- Task goal
Answer with nothing except the number of lines in the listing that include the word "July".

- Exercise data
--- START ---
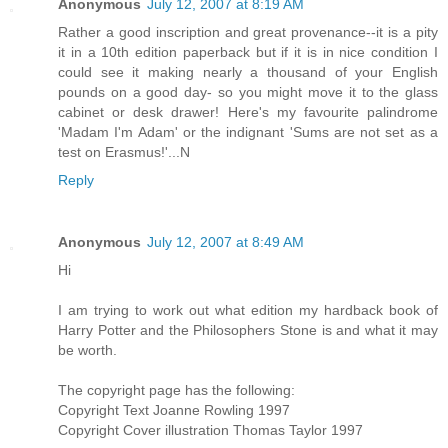
Anonymous
July 12, 2007 at 8:19 AM
Rather a good inscription and great provenance--it is a pity
it in a 10th edition paperback but if it is in nice condition I
could see it making nearly a thousand of your English
pounds on a good day- so you might move it to the glass
cabinet or desk drawer! Here's my favourite palindrome
'Madam I'm Adam' or the indignant 'Sums are not set as a
test on Erasmus!'...N
Reply
Anonymous
July 12, 2007 at 8:49 AM
Hi
I am trying to work out what edition my hardback book of
Harry Potter and the Philosophers Stone is and what it may
be worth.
The copyright page has the following:
Copyright Text Joanne Rowling 1997
Copyright Cover illustration Thomas Taylor 1997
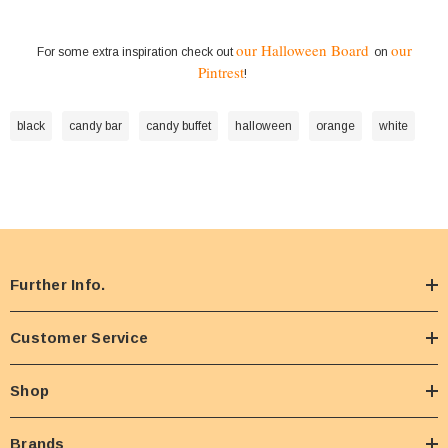
our Halloween Board
our
For some extra inspiration check out
on
Pintrest
!
black
candy bar
candy buffet
halloween
orange
white
Further Info.
Customer Service
Shop
Brands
--- END ---
- Result of the exercise
2